Analysis of Variance (ANOVA) Review

Vocabulary flashcards covering the key terms, hypotheses, assumptions, and formulas for One-Factor Analysis of Variance (ANOVA) derived from the lecture material.

Analysis of Variance (ANOVA)

A comparison of means that allows for the simultaneous comparison of more than two means to identify sources of variation in a numerical dependent variable.

Response Variable (Y)

The numerical dependent variable in ANOVA for which variation is being explained.

Factors

The categorical independent variables used to explain the variation in the response variable.

Treatment

Each possible value of a factor or a combination of factors in an experimental design.

F distribution

The probability distribution used in ANOVA to describe the ratio of two variances.

One-Factor ANOVA

A specific ANOVA model that compares the means of $c$ groups based on a single independent variable.

Null Hypothesis ($H_0$)

H_0: \text{\mu}_1 = \text{\mu}_2 = \text{\dots} = \text{\mu}_c, which asserts that there is no difference between the mean values at various levels of the test factor.

Alternative Hypothesis ($H_1$)

The hypothesis that not all the means are equal.

Total number of observations ($n$)

The sum of sample sizes within each treatment, calculated as $n = n_1 + n_2 + \text{\dots} + n_c$.

ANOVA Linear Model

Expresses that treatment $j$ came from a population with a common mean ($\mu$) plus a treatment effect ($A_j$) plus random error ($e_{ij}$): y_{ij} = \text{\mu} + A_j + e_{ij}.

Random Error ($e_{ij}$)

The unexplained variation assumed to be normally distributed with zero mean and the same variance for all treatments.

ANOVA Assumptions

The requirements that observations on $Y$ are independent, the populations being sampled are normal, and the populations have equal variances.

Grand Mean ($\bar{\bar{y}}$)

The overall sample mean calculated across all observations in all groups.

SST (Total Sum of Squares)

The total variation in the data, partitioned as $SST = SSA + SSE$.

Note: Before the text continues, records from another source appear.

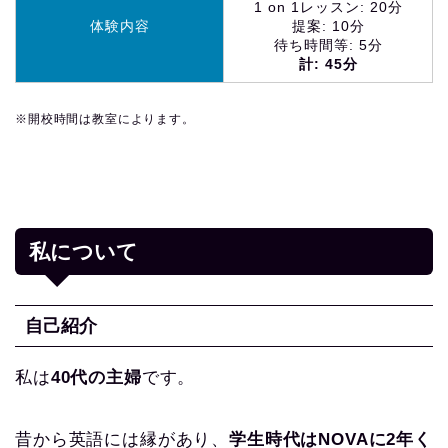
1 on 1レッスン: 20分
体験内容
提案: 10分
待ち時間等: 5分
計: 45分
※開校時間は教室によります。
私について
自己紹介
私は
40代の主婦
です。
昔から英語には縁があり、
学生時代はNOVAに2年く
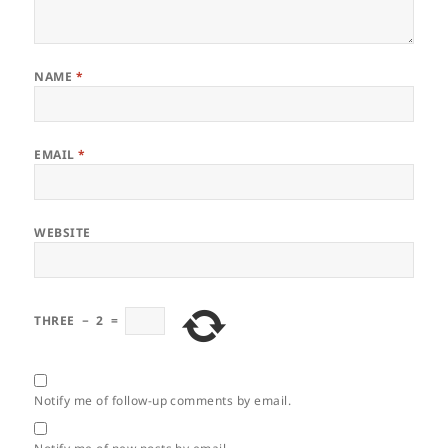
NAME
*
EMAIL
*
WEBSITE
THREE
−
2
=
Notify me of follow-up comments by email.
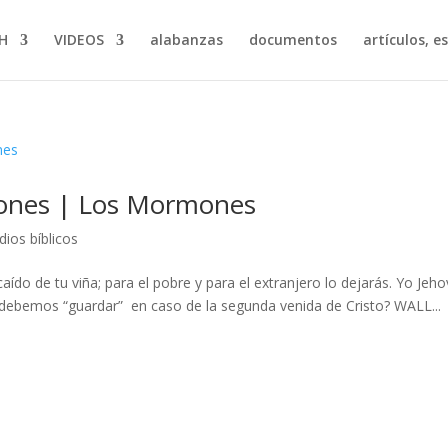
H
VIDEOS
alabanzas
documentos
artículos, e
lones | Los Mormones
dios bíblicos
caído de tu viña; para el pobre y para el extranjero lo dejarás. Yo Jeh
debemos “guardar” en caso de la segunda venida de Cristo? WALL...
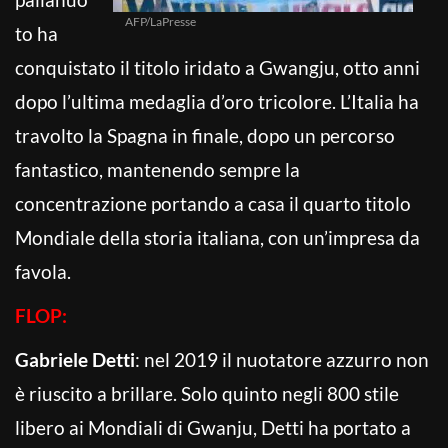
AFP/LaPresse
to ha
conquistato il titolo iridato a Gwangju, otto anni
dopo l’ultima medaglia d’oro tricolore. L’Italia ha
travolto la Spagna in finale, dopo un percorso
fantastico, mantenendo sempre la
concentrazione portando a casa il quarto titolo
Mondiale della storia italiana, con un’impresa da
favola.
FLOP:
Gabriele Detti
: nel 2019 il nuotatore azzurro non
è riuscito a brillare. Solo quinto negli 800 stile
libero ai Mondiali di Gwanju, Detti ha portato a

SSA (Sum of Squares for Treatment)

The variation between treatments, representing the deviation of the column mean from the grand mean.

SSE (Sum of Squares for Error)

The variation within treatments, representing the deviation of an observation from its own column mean; also known as unexplained variation.

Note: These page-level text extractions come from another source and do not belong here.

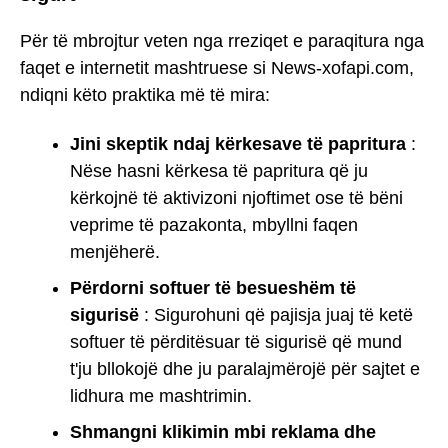
Për të mbrojtur veten nga rreziqet e paraqitura nga
faqet e internetit mashtruese si News-xofapi.com,
ndiqni këto praktika më të mira:
Jini skeptik ndaj kërkesave të papritura
:
Nëse hasni kërkesa të papritura që ju
kërkojnë të aktivizoni njoftimet ose të bëni
veprime të pazakonta, mbyllni faqen
menjëherë.
Përdorni softuer të besueshëm të
sigurisë
: Sigurohuni që pajisja juaj të ketë
softuer të përditësuar të sigurisë që mund
t'ju bllokojë dhe ju paralajmërojë për sajtet e
lidhura me mashtrimin.
Shmangni klikimin mbi reklama dhe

Mean Squares (MSA and MSE)

Ratios calculated by dividing the Sum of Squares by their respective degrees of freedom to adjust for group size.

F Statistic

The ratio of the variance due to treatments ($MSA$) to the variance due to error ($MSE$): $F = \frac{MSA}{MSE}$.

Numerator Degrees of Freedom

The degrees of freedom associated with treatments (between groups), calculated as $c - 1$.

Denominator Degrees of Freedom

The degrees of freedom associated with error (within groups), calculated as $n - c$.

Decision Rule

Reject $H_0$ if the test statistic $F$ exceeds the critical value $F_{critical}$ or if the p\text{-value} \text{\le} \text{\alpha}. In ANOVA, this is a right-tailed test.

Replicates

The data values obtained from repeated samplings.